For the record, Bartlett neither drinks or smokes. “I can confirm I’ve not shared a hot tub with Lord Sugar – yet,” joked Bartlett.
“AI is like all new technologies and innovations. There are upsides and downsides and it all really depends on the application of the technology.
“Great things have been made possible by the internet, great discoveries, sharing of information but also a lot of bad things. AI is the same.
“I’m going to be completely honest, I’m extremely concerned by the unintended consequences that might emerge from AI.
“I sit there with these experts from all around the world and I ask them these questions about the unintended consequences.

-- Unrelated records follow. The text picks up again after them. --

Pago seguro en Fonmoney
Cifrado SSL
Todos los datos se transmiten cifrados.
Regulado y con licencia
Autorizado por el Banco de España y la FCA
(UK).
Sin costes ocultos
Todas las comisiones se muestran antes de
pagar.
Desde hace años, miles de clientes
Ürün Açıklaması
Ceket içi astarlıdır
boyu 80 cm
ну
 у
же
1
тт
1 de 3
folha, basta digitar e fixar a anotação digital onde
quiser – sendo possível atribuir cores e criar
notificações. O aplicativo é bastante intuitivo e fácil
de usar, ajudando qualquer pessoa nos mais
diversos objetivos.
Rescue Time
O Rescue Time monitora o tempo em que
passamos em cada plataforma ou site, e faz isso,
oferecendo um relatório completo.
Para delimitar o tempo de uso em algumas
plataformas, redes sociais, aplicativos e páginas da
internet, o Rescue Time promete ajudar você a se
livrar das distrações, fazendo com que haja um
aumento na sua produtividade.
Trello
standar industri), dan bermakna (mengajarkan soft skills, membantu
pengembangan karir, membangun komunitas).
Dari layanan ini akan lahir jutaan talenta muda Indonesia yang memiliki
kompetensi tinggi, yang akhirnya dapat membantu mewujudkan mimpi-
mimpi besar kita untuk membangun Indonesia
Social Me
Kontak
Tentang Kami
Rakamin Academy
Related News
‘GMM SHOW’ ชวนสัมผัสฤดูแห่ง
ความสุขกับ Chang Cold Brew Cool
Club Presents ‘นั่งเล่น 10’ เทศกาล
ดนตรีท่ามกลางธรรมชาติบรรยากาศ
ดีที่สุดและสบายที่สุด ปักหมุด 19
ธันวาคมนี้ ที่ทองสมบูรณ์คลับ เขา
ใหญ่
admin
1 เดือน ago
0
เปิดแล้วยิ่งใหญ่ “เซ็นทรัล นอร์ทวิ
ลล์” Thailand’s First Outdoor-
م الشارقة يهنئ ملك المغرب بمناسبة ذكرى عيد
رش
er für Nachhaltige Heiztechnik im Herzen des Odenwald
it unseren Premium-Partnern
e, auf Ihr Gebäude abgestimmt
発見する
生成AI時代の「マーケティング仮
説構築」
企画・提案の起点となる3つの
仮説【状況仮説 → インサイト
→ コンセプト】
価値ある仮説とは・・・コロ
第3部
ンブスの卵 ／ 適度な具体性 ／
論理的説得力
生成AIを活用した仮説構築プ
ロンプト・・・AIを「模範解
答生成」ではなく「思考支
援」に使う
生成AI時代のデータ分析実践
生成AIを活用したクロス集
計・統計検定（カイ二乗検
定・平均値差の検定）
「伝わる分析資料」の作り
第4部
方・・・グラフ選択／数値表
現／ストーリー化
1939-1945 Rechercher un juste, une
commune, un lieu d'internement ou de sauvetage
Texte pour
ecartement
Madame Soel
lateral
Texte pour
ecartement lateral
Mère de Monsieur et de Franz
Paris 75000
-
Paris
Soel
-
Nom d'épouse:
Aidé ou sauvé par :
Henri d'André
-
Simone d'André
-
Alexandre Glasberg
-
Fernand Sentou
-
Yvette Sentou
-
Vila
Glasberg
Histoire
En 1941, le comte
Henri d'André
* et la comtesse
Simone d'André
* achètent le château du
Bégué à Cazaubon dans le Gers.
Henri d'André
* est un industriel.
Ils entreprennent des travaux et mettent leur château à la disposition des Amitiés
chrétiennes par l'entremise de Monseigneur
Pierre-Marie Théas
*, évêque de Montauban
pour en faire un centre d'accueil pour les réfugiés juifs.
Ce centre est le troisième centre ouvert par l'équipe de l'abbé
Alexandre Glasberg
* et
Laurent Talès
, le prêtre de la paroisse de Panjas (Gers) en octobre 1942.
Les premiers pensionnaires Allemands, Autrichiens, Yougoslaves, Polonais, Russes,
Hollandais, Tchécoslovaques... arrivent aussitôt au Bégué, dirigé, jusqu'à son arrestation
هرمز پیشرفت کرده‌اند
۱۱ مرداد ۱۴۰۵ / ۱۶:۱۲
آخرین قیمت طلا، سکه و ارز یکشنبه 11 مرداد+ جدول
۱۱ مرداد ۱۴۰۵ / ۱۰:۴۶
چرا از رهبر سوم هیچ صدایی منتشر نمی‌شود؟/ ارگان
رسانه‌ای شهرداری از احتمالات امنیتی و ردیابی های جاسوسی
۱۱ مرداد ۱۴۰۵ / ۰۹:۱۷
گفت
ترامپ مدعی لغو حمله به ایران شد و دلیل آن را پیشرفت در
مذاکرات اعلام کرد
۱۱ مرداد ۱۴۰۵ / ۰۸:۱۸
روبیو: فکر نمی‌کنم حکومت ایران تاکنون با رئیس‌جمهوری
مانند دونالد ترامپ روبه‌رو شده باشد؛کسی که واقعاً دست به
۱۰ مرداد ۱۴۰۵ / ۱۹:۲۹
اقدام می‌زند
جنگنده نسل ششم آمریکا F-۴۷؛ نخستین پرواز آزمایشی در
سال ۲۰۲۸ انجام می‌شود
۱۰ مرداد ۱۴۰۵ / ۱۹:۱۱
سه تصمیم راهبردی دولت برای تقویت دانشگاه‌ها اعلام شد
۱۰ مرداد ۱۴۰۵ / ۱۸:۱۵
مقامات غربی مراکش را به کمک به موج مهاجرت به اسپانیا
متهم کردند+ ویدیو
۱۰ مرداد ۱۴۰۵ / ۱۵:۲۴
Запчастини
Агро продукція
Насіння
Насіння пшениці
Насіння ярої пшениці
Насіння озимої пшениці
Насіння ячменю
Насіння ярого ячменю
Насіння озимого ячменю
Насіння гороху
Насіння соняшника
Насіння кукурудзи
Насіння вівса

“What happens in a world where there’s an apparently sentient being that has IQ multiples higher than any of us? How do we have confidence that that the sentient being will be benevolent?
“I’ve not found answers to this and I’ve probably interviewed 10 of the leading experts on AI and none of them have given me an answer that makes me feel peaceful. That’s the biggest question I have.”
Bartlett references his long-term girlfriend, Melanie Vaz Lopes, a lot during our interview and she’s clearly in his thoughts when he answers the following two questions.
Asked about his regrets he said: “It’s an ongoing regret that I will, in the future – and I get this from the palliative nurses who have interviewed people of their death beds – that I will look back and think I’ve misprioritised the allocation of my time: I’ve spent too much of my time working and could have spent more time with my loved ones. I think about this a lot.”
This prompted my next question. “What’s the future of Steven Bartlett?” I asked.
‘I dream of becoming a dad’
“One of primary objectives is to be a dad,” he admitted. “I want to have a big family. I want to have four or five kids.
“Professionally I want to continue to work with people who I love every day doing things that obsess me and possess me.
“We will build the Disney of the creator economy. There’s no doubt in my mind about that – it’s just about timeframes. It’s about when we hit certain milestones.
“Lastly, I’m increasingly more interested in paying forward the information that I have, specifically for people like me when I was young.
“Specifically for people who come from minority backgrounds who don’t have the same privileges as everybody else. I think about this a lot now.”
One thing he doesn’t think about is his legacy.

Fire: Steven Bartlett became the youngest Dragon on Dragons’ Den at the age of 28
“I’m going to be 100 per cent honest: I don’t think about it. Maybe it’s because I don’t have kids yet. I care about that as much as the weather today. It doesn’t cross my mind.”
I ended our interview with the killer question.
Strictly or I’m A Celebrity?
“Would you ever go on Strictly Come Dancing?” I asked.
Bartlett paused for a second before answering.
“I can give you a very short answer with 100 per cent certainty,” he said. “I will never be in the jungle and I will never be on Strictly.”